# Preparing NCBI Submissions

`viralQC` includes a `prepare-ncbi-submission` command to organize sequences and generate metadata CSVs formatted for NCBI submission.

The command contains two sub-commands:
1. `virus`: Groups and organizes sequences by virus (or types/segments).
2. `sample`: Organizes sequences by viruses but only for individual sample IDs.

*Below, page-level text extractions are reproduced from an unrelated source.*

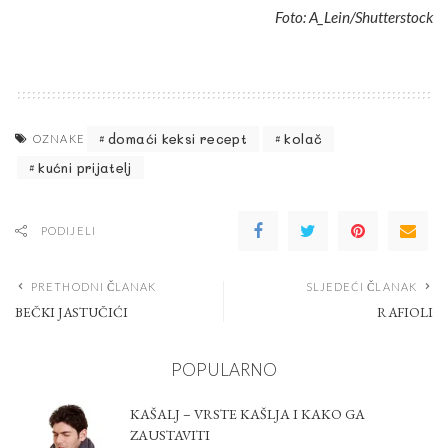
Foto: A_Lein/Shutterstock
domaći keksi recept
kolač
OZNAKE
kućni prijatelj
PODIJELI
PRETHODNI ČLANAK
SLJEDEĆI ČLANAK
BEČKI JASTUČIĆI
RAFIOLI
POPULARNO
KAŠALJ – VRSTE KAŠLJA I KAKO GA
ZAUSTAVITI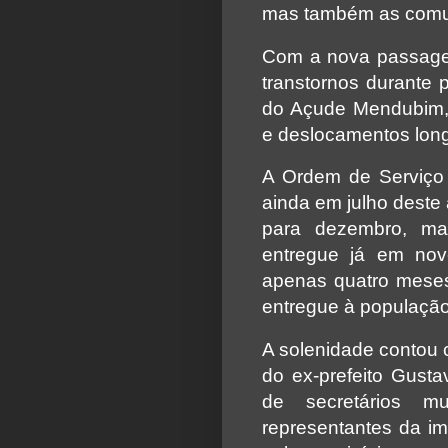
mas também as comun
Com a nova passage
transtornos durante 
do Açude Mendubim,
e deslocamentos long
A Ordem de Serviço f
ainda em julho deste 
para dezembro, ma
entregue já em no
apenas quatro meses
entregue à população
A solenidade contou 
do ex-prefeito Gust
de secretários mu
representantes da imp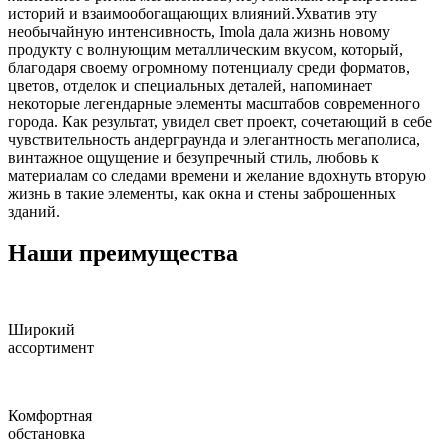
историй и взаимообогащающих влияний.Ухватив эту
необычайную интенсивность, Imola дала жизнь новому
продукту с волнующим металлическим вкусом, который,
благодаря своему огромному потенциалу среди форматов,
цветов, отделок и специальных деталей, напоминает
некоторые легендарные элементы масштабов современного
города. Как результат, увидел свет проект, сочетающий в себе
чувствительность андерграунда и элегантность мегаполиса,
винтажное ощущение и безупречный стиль, любовь к
материалам со следами времени и желание вдохнуть вторую
жизнь в такие элементы, как окна и стены заброшенных
зданий.
Наши преимущества
Широкий
ассортимент
Комфортная
обстановка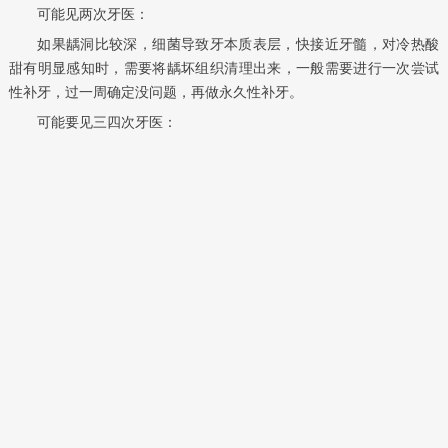
可能见两次牙医：
如果龋洞比较深，细菌导致牙本质表层，快接近牙髓，对冷热酸
甜有明显感知时，需要将龋坏组织清理出来，一般需要进行一次尝试
性补牙，过一周确定没问题，再做永久性补牙。
可能要见三四次牙医：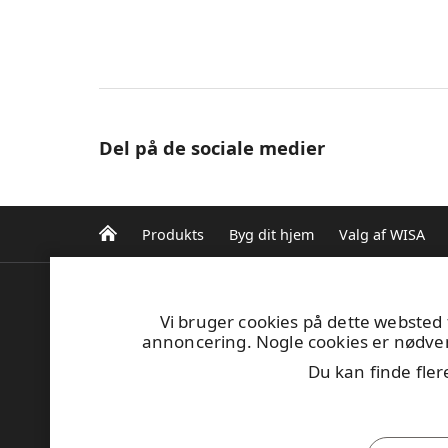
Del på de sociale medier
Produkts
Byg dit hjem
Valg af WISA
UPM Plywood
UPM Cod
Vi bruger cookies på dette websted 
Betonvej 10
annoncering. Nogle cookies er nødvendi
DK-4000 Roskilde
Du kan finde fler
Tel. +45 89 88 70 37
plywood.sales@upm.com
Find din forhandler
General Sales Conditions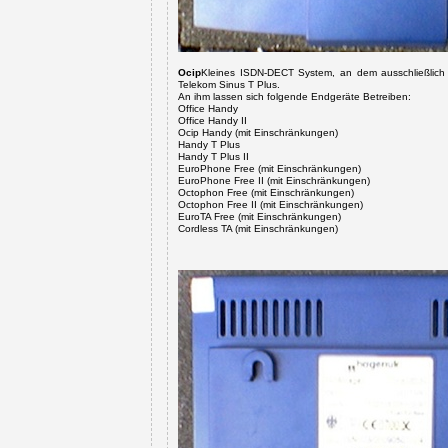
Ocip
Kleines ISDN-DECT System, an dem ausschließlich 
Telekom Sinus T Plus.
An ihm lassen sich folgende Endgeräte Betreiben:
Office Handy
Office Handy II
Ocip Handy
(mit Einschränkungen)
Handy T Plus
Handy T Plus II
EuroPhone Free
(mit Einschränkungen)
EuroPhone Free II (mit Einschränkungen)
Octophon Free
(mit Einschränkungen)
Octophon Free II
(mit Einschränkungen)
EuroTA Free
(mit Einschränkungen)
Cordless TA
(mit Einschränkungen)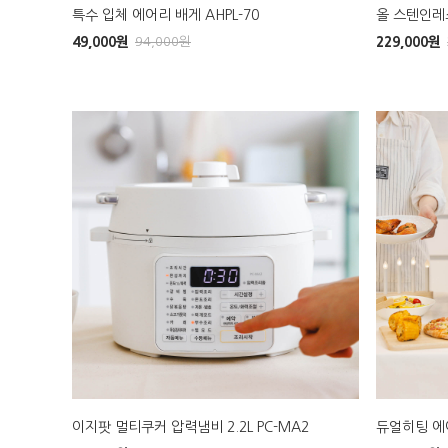
특수 입체 에어리 배게 AHPL-70
올 스텐인레스
49,000
원
94,000
원
229,000
원
이지팟 멀티쿠커 압력냄비 2.2L PC-MA2
듀얼히팅 에어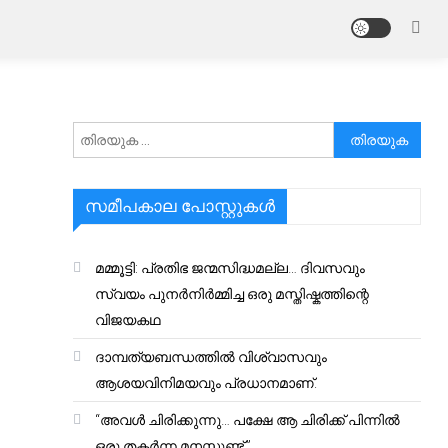
അനേഷിക്കുക
സമീപകാല പോസ്റ്റുകൾ
മമ്മൂട്ടി: പ്രതിഭ ജന്മസിദ്ധമല്ല… ദിവസവും
സ്വയം പുനർനിർമ്മിച്ച ഒരു മസ്തിഷ്കത്തിന്റെ
വിജയകഥ
ദാമ്പത്യബന്ധത്തിൽ വിശ്വാസവും
ആശയവിനിമയവും പ്രധാനമാണ്.
“അവൾ ചിരിക്കുന്നു… പക്ഷേ ആ ചിരിക്ക് പിന്നിൽ
ഒരു തകർന്ന മനസ്സുണ്ട്.”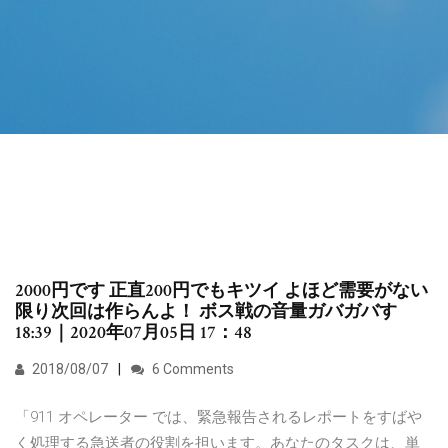
2000円です 正直200円でもキツイ よほど需要がない
限り次回は作らんよ！ ボス戦の音量ガバガバす
18:39｜2020年07月05日 17：48
2018/08/07
6 Comments
‎「911 オペレーター では、緊急報告されるレポートをすばや
く処理する急送者の役割を担います。あなたのタスクは、単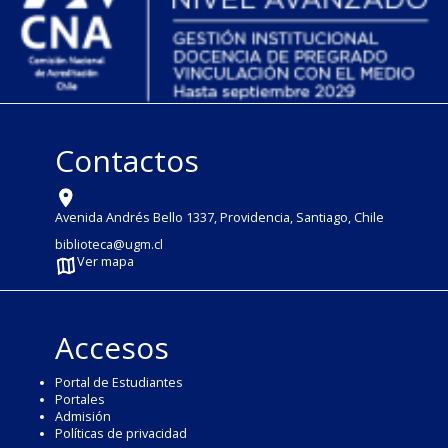
Contactos
Avenida Andrés Bello 1337, Providencia, Santiago, Chile
biblioteca@ugm.cl
Ver mapa
Accesos
Portal de Estudiantes
Portales
Admisión
Políticas de privacidad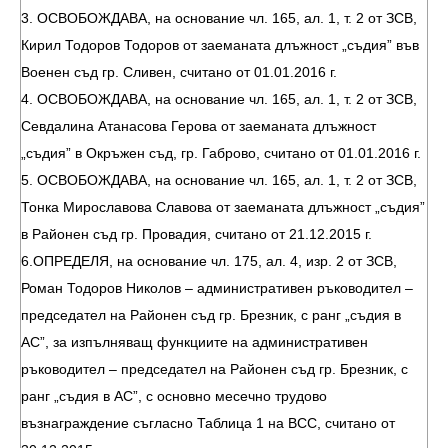
3. ОСВОБОЖДАВА, на основание чл. 165, ал. 1, т. 2 от ЗСВ,
Кирил Тодоров Тодоров от заеманата длъжност „съдия” във
Военен съд гр. Сливен, считано от 01.01.2016 г.
4. ОСВОБОЖДАВА, на основание чл. 165, ал. 1, т. 2 от ЗСВ,
Севдалина Атанасова Герова от заеманата длъжност
„съдия” в Окръжен съд, гр. Габрово, считано от 01.01.2016 г.
5. ОСВОБОЖДАВА, на основание чл. 165, ал. 1, т. 2 от ЗСВ,
Тонка Мирославова Славова от заеманата длъжност „съдия”
в Районен съд гр. Провадия, считано от 21.12.2015 г.
6.ОПРЕДЕЛЯ, на основание чл. 175, ал. 4, изр. 2 от ЗСВ,
Роман Тодоров Николов – административен ръководител –
председател на Районен съд гр. Брезник, с ранг „съдия в
АС”, за изпълняващ функциите на административен
ръководител – председател на Районен съд гр. Брезник, с
ранг „съдия в АС”, с основно месечно трудово
възнаграждение съгласно Таблица 1 на ВСС, считано от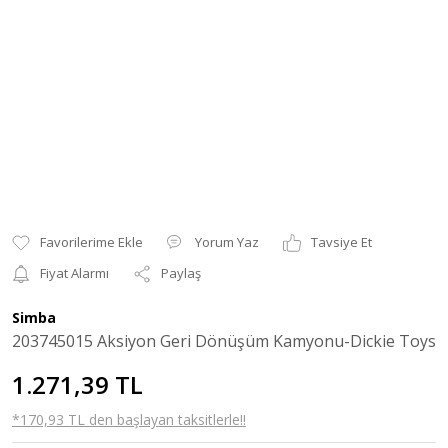
Yorum Yaz
Tavsiye Et
Fiyat Alarmı
Paylaş
Simba
203745015 Aksiyon Geri Dönüşüm Kamyonu-Dickie Toys
1.271,39 TL
*170,93 TL den başlayan taksitlerle!!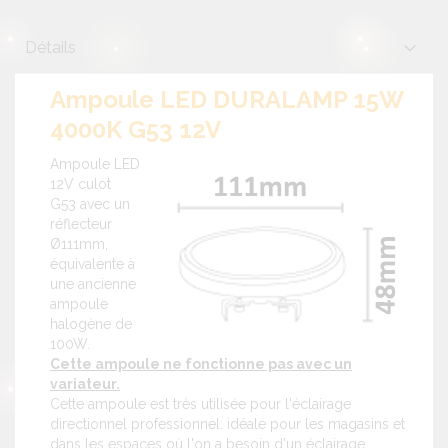
Détails
Ampoule LED DURALAMP 15W
4000K G53 12V
Ampoule LED
12V culot
G53 avec un
réflecteur
Ø111mm,
équivalente à
une ancienne
ampoule
halogène de
100W.
Cette ampoule ne fonctionne pas avec un
variateur.
Cette ampoule est très utilisée pour l'éclairage
directionnel professionnel: idéale pour les magasins et
dans les espaces où l'on a besoin d'un éclairage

Both commands require the output files generated by a `viralQC run`:
* `--results`: The main ViralQC results file (e.g. `results.tsv`).
* `--sequences-vqc`: The output target FASTA file (e.g. `sequences_target_regions.fasta`) generated by `viralQC run`. This file contains target sequences processed by ViralQC and is prioritized.
* `--sequences-input`: The original input FASTA file you passed to `viralQC run`.
  *(Note: The command prioritizes sequences found in `--sequences-vqc`. If a sequence was filtered/dropped by VQC (by lack of quality information) but you still want to submit it, it will be pulled from `--sequences-input`.)*
* `--output-prefix` (optional, default `ncbi_submission`): Prefix used for the generated output directories.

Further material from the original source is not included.